By the Order and Final Judgment entered on October 19, 2001, the Court certifies the action as a class action on behalf of all persons who purchased or otherwise acquired the common stock of Harbinger Corp during the period 2/4/98-9/30/98. Further, the Court finds the Stipulation is approved as fair, reasonable and adequate and the class members are to conduct themselves accordingly. The complaint is dismissed with prejudice and without costs against the defendants. Plaintiffs' counsel are awarded the sum of $741,461.00 in fees and $57,567.56 in reimbursement of expenses, said amounts to be paid to plaintiffs' lead counsel from the settlement fund with interest.

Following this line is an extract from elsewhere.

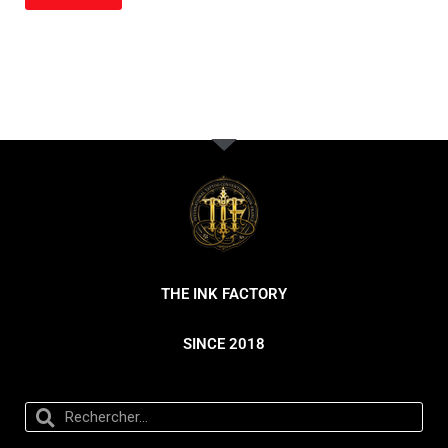
THE INK FACTORY
SINCE 2018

According to the Notice of Settlement dated July 19, 2001, the Settlement Fund consists of $2,250,000 in cash, plus interest.

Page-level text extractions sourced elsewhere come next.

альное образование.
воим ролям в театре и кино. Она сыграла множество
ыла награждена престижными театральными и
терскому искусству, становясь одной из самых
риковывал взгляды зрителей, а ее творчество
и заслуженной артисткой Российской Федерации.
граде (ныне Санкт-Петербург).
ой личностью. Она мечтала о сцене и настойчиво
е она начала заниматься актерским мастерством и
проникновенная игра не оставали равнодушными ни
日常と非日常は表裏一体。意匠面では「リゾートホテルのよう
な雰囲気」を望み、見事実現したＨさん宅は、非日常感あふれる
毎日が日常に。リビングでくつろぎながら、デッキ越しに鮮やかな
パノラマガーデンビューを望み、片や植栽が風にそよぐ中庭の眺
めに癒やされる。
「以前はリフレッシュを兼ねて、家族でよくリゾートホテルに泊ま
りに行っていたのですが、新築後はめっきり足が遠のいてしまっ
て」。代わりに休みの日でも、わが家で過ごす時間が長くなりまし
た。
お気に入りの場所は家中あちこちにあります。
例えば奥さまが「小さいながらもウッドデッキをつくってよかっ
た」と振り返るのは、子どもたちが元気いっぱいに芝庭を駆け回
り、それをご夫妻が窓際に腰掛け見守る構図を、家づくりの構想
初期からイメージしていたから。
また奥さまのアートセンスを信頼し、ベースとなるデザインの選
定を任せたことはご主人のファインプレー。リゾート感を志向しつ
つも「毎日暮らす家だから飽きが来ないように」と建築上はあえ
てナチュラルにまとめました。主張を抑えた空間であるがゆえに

Throughout the Class Period, Harbinger was engaged in the business of providing business-to-business electronic commerce software, services and solutions enabling organizations to transact business and exchange data electronically, either directly over standards telephone lines, via "local" computer networks, or over the Internet. Just prior to the Class Period, the market price of Harbinger common stock was
approximately $25.00 per share. In response to Harbinger's February 4, 1998 announcement of record revenues "despite the myriad integration activities," Harbinger shares rose by $5.50 per share on heavy volume to close at $30.50 on February 5, 1998. On July 7, 1998, Harbinger announced that it would not meet consensus revenue and earnings estimates for the second quarter of 1998 due, in large part, to a delay in shipping at a recently-acquired facility which pushed $1.0 million in revenues from the second to third quarter of 1998. Harbinger also
announced that, "[a]s a result, Harbinger has begun a careful, new review of the integration of its acquisitions." After Harbinger's July 7, 1998 disclosures, its share price fell by $6.25 (29%) from $20.875 per share on July 6 to $14.75 on July 7, 1998. On September 30, 1998, Harbinger issued a press release which announced its restructuring plan to combat operational and integration problems following its numerous corporate acquisitions, the replacement of Defendant, the Company's CEO, the lay-off of 10% of its workforce, and the acknowledgment by Harbinger that it had "kept in existence overlapping products and services from acquired companies (which required) multiple R&D and customer support resources and distracted and diluted the efforts of the Company." After Harbinger's September 30, 1998 announcements, Harbinger shares fell by $3.00 (41%) to close at $4.25 per share on September 30, 1998.